Осень только началась, а на улице уже такой утренний бодрящий морозец, что без крика водой из реки и не умоешься. Воздух вокруг как-то особенно прозрачен.
На берегах и в протоках в воде лежат огромные бревна. Это лиственницы. Когда-то, после войны, здесь работали леспромхозы. Валили это крепчайшее, могучее дерево. И сплавляли бревна по реке. К морю. Глупые люди. Много бревен теряли. Разве может сравниться выгода от загубленного леса с тем, что дает река и тайга человеку. Теперь лиственницы нет. Исчезли и леспромхозы. А половина ценного леса утонула. Застряла в протоках и на островах.
— Ой, смотри, бревно шевелится! — обернула раскрасневшееся от морозца лицо к Володьке жена.
Озеров глянул на приближающуюся песчаную косу и увидел нечто белое, длинное, с хвостом. Это нечто, завидев и заслышав движущийся по воде бат, зашевелилось и как-то неуклюже начало перемещаться по песку к воде. Володька прибавил газку и через пару секунд понял, что это, судя по всему, лахтак — морской заяц. Так называют здешние люди нерпу.
«Только почему-то она прямо-таки белая?»
Они подходят еще ближе. И «белое бревно» перекатывается прямо в воду. Поднимает крутую волну, на которой подпрыгивает идущий на скорости металлический бат.
Идут вперед.
— Слушай! Откуда так несет, воняет тухлым мясом? — спрашивает Озеров жену, когда они проходят мимо очередного завала из бревен.

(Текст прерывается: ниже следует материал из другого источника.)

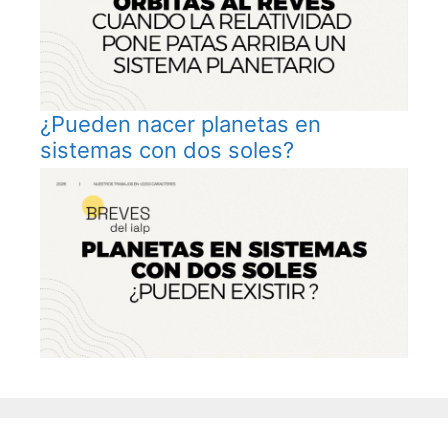
¿Pueden nacer planetas en
sistemas con dos soles?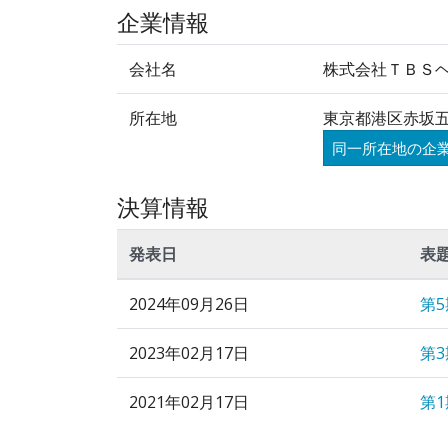
企業情報
会社名
株式会社ＴＢＳ
所在地
東京都港区赤坂五
同一所在地の企
決算情報
発表日
表
2024年09月26日
第
2023年02月17日
第
2021年02月17日
第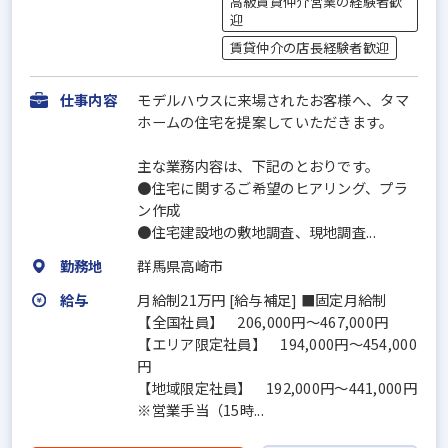
高級賃貸仲介営業の経験者歓
迎
賃貸仲介の店長経験者歓迎
仕事内容
モデルハウスに来場されたお客様へ、タマ
ホームの住宅を提案していただきます。
主な業務内容は、下記のとおりです。
●住宅に関するご希望のヒアリング、プラ
ン作成
●住宅建設地の敷地調査、現地調査...
勤務地
群馬県高崎市
給与
月給制21万円 [給与補足] ■固定月給制
【全国社員】 206,000円～467,000円
【エリア限定社員】 194,000円～454,000
円
【地域限定社員】 192,000円～441,000円
※営業手当（15時...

— Жначит, я тебе так шкажу. Это, похоже, с рецки несет! — отвечает ему жена, обводя черными глазами панораму берега.
— С рецки! Это я сам чую! — передразнивает ее Озеров. И направляет бат к центру, чтобы не сесть ненароком на прибрежные камни.
— Может, сценок какой утонул?
Они проходят еще с полкилометра и натыкаются на бурую медвежью тушу с отрубленными головой и лапами. Туша лежит в воде, зацепившись за корягу. И, естественно, разлагается.
Озеров, увидев это безобразие, разражается руганью:
— Вот мерзавцы! Кто ж это сделал? Ну, убили животное, так хоть бы закопали. Негодяи какие! Проклятые бракаши!
Жена, приложив платок ко рту и носу, замечает:
— Это не местные. Чужаки! Кана — дьяволы. Да поразит их кыхкыг
[8].
Бат выходит на широкое течение реки и, рассекая встречную волну, которую поднимает ветер, начинает двигаться вдоль заросшего огромными деревьями леса.